Prompt:
Repeat exactly the stretch of lines that starts with the one containing "Verfügbarkeit" and ends with the last line of the material. Leave out pictures.

### Records for the task

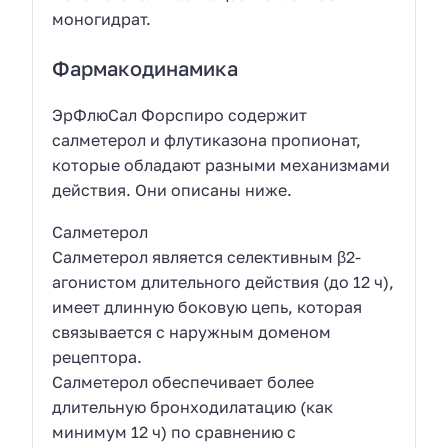
моногидрат.
Фармакодинамика
ЭрФлюСал Форспиро содержит
салметерол и флутиказона пропионат,
которые обладают разными механизмами
действия. Они описаны ниже.
Салметерол
Салметерол является селективным β2-
агонистом длительного действия (до 12 ч),
имеет длинную боковую цепь, которая
связывается с наружным доменом
рецептора.
Салметерол обеспечивает более
длительную бронходилатацию (как
минимум 12 ч) по сравнению с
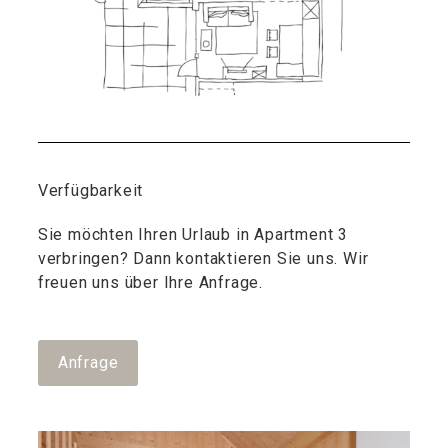
Verfügbarkeit
Sie möchten Ihren Urlaub in Apartment 3
verbringen? Dann kontaktieren Sie uns. Wir
freuen uns über Ihre Anfrage.
Anfrage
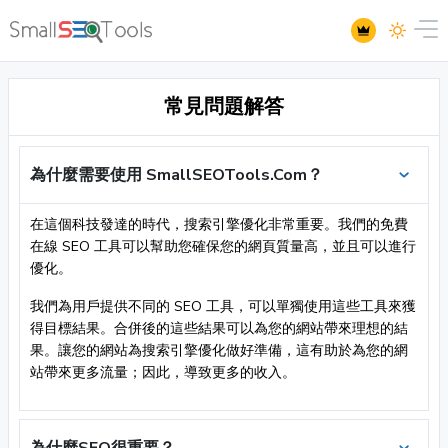
常見問題解答
為什麼需要使用 SmallSEOTools.Com？
在這個科技發達的時代，搜索引擎優化非常重要。我們的免費
在線 SEO 工具可以幫助您確保您的網頁質量高，並且可以進行
優化。
我們為用戶提供不同的 SEO 工具，可以單獨使用這些工具來獲
得目標結果。合併後的這些結果可以為您的網站帶來理想的結
果。讓您的網站為搜索引擎優化做好準備，這有助於為您的網
站帶來更多流量；因此，導致更多的收入。
為什麼SEO很重要？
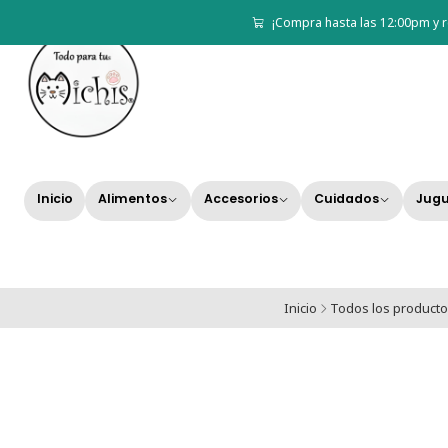
¡Compra hasta las 12:00pm y r
Inicio
Alimentos
Accesorios
Cuidados
Jugu
Inicio
Todos los product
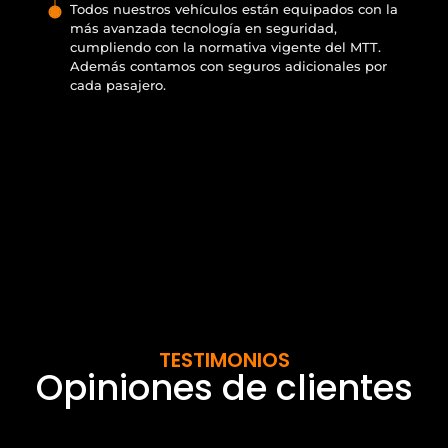
Todos nuestros vehículos están equipados con la
más avanzada tecnología en seguridad,
cumpliendo con la normativa vigente del MTT.
Además contamos con seguros adicionales por
cada pasajero.
TESTIMONIOS
Opiniones de clientes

######

Answer box:
Verfügbarkeit
Sie möchten Ihren Urlaub in Apartment 3
verbringen? Dann kontaktieren Sie uns. Wir
freuen uns über Ihre Anfrage.
Anfrage
常見問題解答
為什麼需要使用 SmallSEOTools.Com？
在這個科技發達的時代，搜索引擎優化非常重要。我們的免費
在線 SEO 工具可以幫助您確保您的網頁質量高，並且可以進行
優化。
我們為用戶提供不同的 SEO 工具，可以單獨使用這些工具來獲
得目標結果。合併後的這些結果可以為您的網站帶來理想的結
果。讓您的網站為搜索引擎優化做好準備，這有助於為您的網
站帶來更多流量；因此，導致更多的收入。
為什麼SEO很重要？
¡Compra hasta las 12:00pm y r
Inicio
Alimentos
Accesorios
Cuidados
Jugu
Inicio
Todos los product
Todos nuestros vehículos están equipados con la
más avanzada tecnología en seguridad,
cumpliendo con la normativa vigente del MTT.
Además contamos con seguros adicionales por
cada pasajero.
TESTIMONIOS
Opiniones de clientes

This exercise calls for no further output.